• [Work to be completed]:
Copy out all lines of the records in which the word "file" appears.
▬▬▬▬▬▬
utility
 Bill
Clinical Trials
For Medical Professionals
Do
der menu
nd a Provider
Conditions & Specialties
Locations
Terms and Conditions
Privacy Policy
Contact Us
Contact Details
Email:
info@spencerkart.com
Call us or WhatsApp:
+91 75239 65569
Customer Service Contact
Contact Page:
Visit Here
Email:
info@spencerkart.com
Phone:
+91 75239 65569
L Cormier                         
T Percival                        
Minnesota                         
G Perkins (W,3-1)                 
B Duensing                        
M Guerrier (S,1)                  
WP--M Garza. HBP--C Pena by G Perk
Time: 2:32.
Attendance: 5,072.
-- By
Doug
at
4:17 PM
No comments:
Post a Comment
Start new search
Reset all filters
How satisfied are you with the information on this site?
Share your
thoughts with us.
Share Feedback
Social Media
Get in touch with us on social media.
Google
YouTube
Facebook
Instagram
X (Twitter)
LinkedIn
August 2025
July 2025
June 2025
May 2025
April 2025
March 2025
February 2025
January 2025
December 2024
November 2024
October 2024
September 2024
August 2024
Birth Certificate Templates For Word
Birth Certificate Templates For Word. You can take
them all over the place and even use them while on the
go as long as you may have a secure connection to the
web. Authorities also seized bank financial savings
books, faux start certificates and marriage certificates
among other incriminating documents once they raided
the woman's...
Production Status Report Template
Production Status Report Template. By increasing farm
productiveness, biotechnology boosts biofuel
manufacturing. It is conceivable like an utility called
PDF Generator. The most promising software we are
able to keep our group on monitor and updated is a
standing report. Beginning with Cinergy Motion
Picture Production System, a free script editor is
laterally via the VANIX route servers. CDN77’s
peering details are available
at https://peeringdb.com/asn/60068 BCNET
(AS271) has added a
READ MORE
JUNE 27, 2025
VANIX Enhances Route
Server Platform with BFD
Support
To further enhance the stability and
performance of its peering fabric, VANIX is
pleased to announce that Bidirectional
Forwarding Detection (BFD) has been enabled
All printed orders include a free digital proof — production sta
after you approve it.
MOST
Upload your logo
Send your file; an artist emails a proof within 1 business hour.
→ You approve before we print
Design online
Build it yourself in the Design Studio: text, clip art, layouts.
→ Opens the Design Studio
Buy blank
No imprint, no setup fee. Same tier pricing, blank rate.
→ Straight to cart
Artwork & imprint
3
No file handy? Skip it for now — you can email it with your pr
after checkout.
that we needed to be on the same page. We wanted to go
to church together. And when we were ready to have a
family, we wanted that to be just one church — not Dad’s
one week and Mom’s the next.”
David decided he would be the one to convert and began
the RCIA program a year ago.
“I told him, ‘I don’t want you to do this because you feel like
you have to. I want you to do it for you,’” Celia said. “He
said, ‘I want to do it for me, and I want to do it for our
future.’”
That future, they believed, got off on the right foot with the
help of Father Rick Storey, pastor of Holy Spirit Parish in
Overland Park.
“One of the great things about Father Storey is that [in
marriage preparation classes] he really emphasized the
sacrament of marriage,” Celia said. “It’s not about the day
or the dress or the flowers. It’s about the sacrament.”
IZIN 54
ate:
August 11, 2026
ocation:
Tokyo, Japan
▬▬▬▬▬▬
• [Answer to the exercise]:
Send your file; an artist emails a proof within 1 business hour.
No file handy? Skip it for now — you can email it with your pr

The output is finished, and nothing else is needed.